Climbing mountains has always been to me something of a mystical experience, from walking through and above the clouds on Ben More on the Isle of Mull, to the palpable sense that the atmosphere has changed, to the altered perspective that one inevitably gains, accompanied by the sheer effort and (if one is lucky) the mysterious isolation of the mountains, are all suggestive of ‘the other’. I remember climbing Schiehallion in Perth and Kinross as a teenager, having left my parents behind, gaining height and breaking out in spontaneous singing. It is sheer delight, after the effort, to see and gaze upon the world below.

The Feast of the Transfiguration is on the 5th August, but between the end of the Epiphany Season and the wait for the start of Lent we are treated to the story of the Transfiguration in the lectionary. The story is accompanied by a corresponding story from Exodus – the story of Moses receiving the 10 commandments from God, with a mysterious change in his appearance. The stories have similarities – both Moses and Jesus go up a mountain and it is on the mountain that their faces are changed.
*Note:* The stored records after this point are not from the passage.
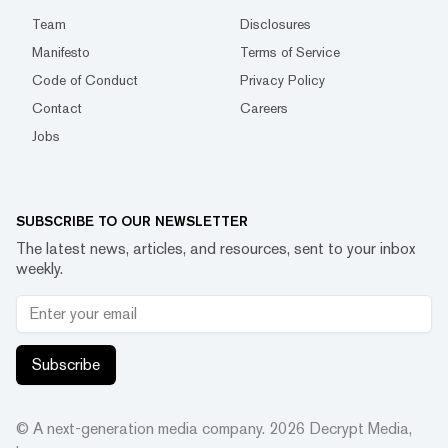
Team
Disclosures
Manifesto
Terms of Service
Code of Conduct
Privacy Policy
Contact
Careers
Jobs
SUBSCRIBE TO OUR NEWSLETTER
The latest news, articles, and resources, sent to your inbox
weekly.
Subscribe
© A next-generation media company.
2026
Decrypt Media,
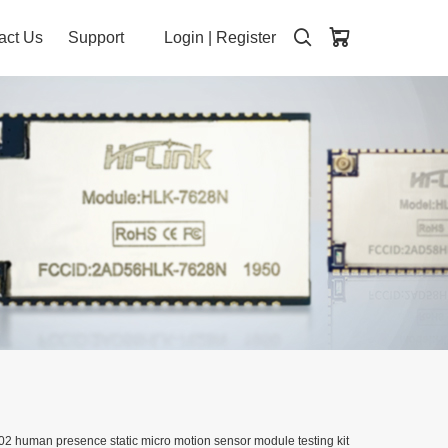
act Us
Support
Login
|
Register
 human presence static micro motion sensor module testing kit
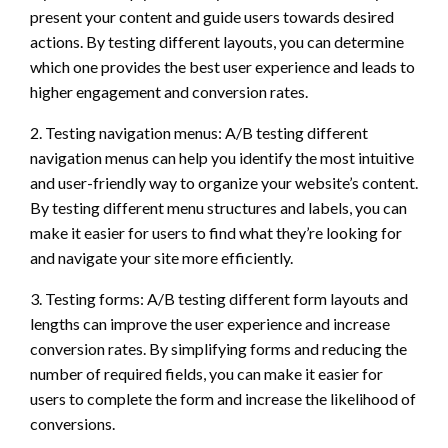
present your content and guide users towards desired
actions. By testing different layouts, you can determine
which one provides the best user experience and leads to
higher engagement and conversion rates.
2. Testing navigation menus: A/B testing different
navigation menus can help you identify the most intuitive
and user-friendly way to organize your website’s content.
By testing different menu structures and labels, you can
make it easier for users to find what they’re looking for
and navigate your site more efficiently.
3. Testing forms: A/B testing different form layouts and
lengths can improve the user experience and increase
conversion rates. By simplifying forms and reducing the
number of required fields, you can make it easier for
users to complete the form and increase the likelihood of
conversions.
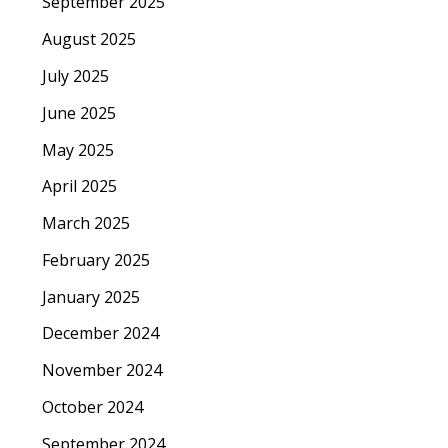
September 2025
August 2025
July 2025
June 2025
May 2025
April 2025
March 2025
February 2025
January 2025
December 2024
November 2024
October 2024
September 2024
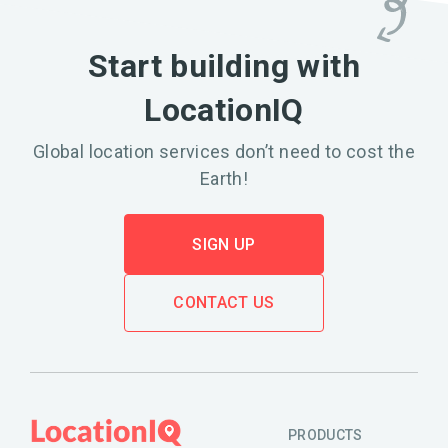
Start building with
LocationIQ
Global location services don’t need to cost the
Earth!
SIGN UP
CONTACT US
PRODUCTS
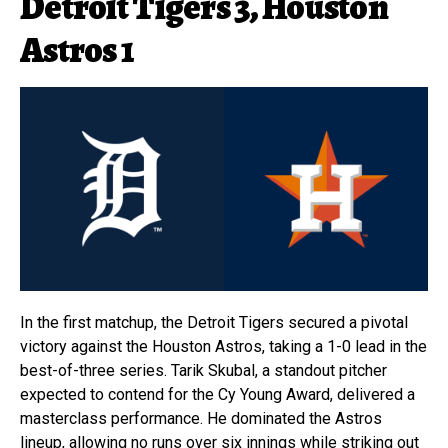
Detroit Tigers 3, Houston
Astros 1
In the first matchup, the Detroit Tigers secured a pivotal
victory against the Houston Astros, taking a 1-0 lead in the
best-of-three series. Tarik Skubal, a standout pitcher
expected to contend for the Cy Young Award, delivered a
masterclass performance. He dominated the Astros
lineup, allowing no runs over six innings while striking out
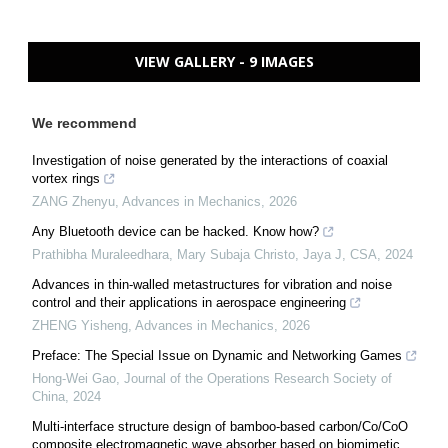
VIEW GALLERY - 9 IMAGES
We recommend
Investigation of noise generated by the interactions of coaxial
vortex rings
ZANG Zhenyu
,
Advances in Mechanics
,
2026
Any Bluetooth device can be hacked. Know how?
Prathibha Muraleedhara, Mary Subaja Christo, Jaya J
,
CSA
,
2024
Advances in thin-walled metastructures for vibration and noise
control and their applications in aerospace engineering
ZHENG Yisheng
,
Advances in Mechanics
,
2026
Preface: The Special Issue on Dynamic and Networking Games
Hong-Wei Gao
,
Journal of the Operations Research Society of
China
,
2024
Multi-interface structure design of bamboo-based carbon/Co/CoO
composite electromagnetic wave absorber based on biomimetic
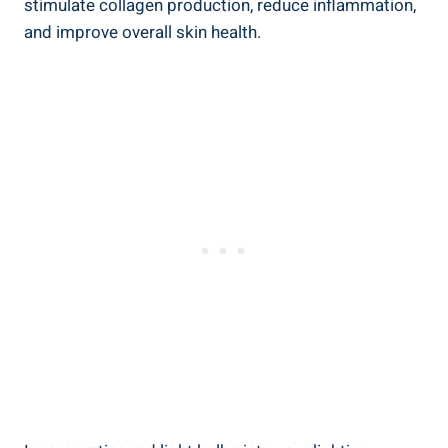
stimulate collagen production, reduce inflammation,
and improve overall skin health.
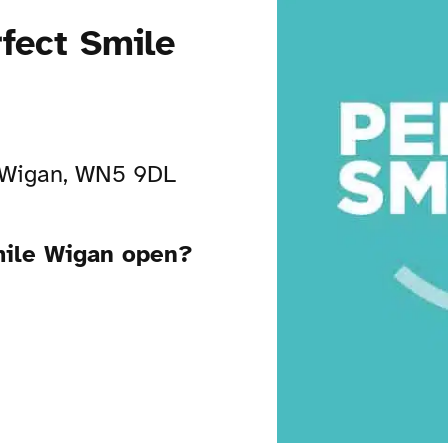
rfect Smile
 Wigan, WN5 9DL
Smile Wigan open?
Moses came down from Mount Sinai. As he came down from the mountain with the two tablets of the covenant in his hand, Moses did not know that the skin of his face shone because he had been talking with God.   When Aaron and all the Israelites saw Moses, the skin of his face was shining, and they were afraid to come near him.                                         
 Exodus 34, 29-30

Now about eight days after these sayings Jesus took with him Peter and John and James, and went up on the mountain to pray. And while he was praying, the appearance of his face changed, and his clothes became dazzling white. …….. a cloud came and overshadowed them; and they were terrified as they entered the cloud. Then from the cloud came a voice that said: ‘This is my Son, my Chosen; listen to him!’                                                        
  Luke 9.28-29, 34-35

The transfiguration story quite rightly appears at the end of the Epiphany Season because Christmas and Epiphany are about the Incarnation: the manifestation of God’s glory on earth through Jesus, His Son. Whilst Moses had to receive the Word of God on stone tablets, and even cover his face since the people couldn’t face the reflected glory of God, Jesus’ transfiguration is of a different order. St Paul puts it quite clumsily in his letter to the Corinthians (2 Corinthians 3:12-14) judging and blaming the Isrealites for having faces still veiled – but the point is not that the people nor Moses failed, but that never before had God dwelled with man, as man. This revelation is of a different magnitude. It is the difference between the sun which shines and blazes with its own light in contrast to the moon, which is only seen because it reflects the light of the sun. Moses is like the moon – he reflected God’s light, whilst Jesus is the sun, he is the light.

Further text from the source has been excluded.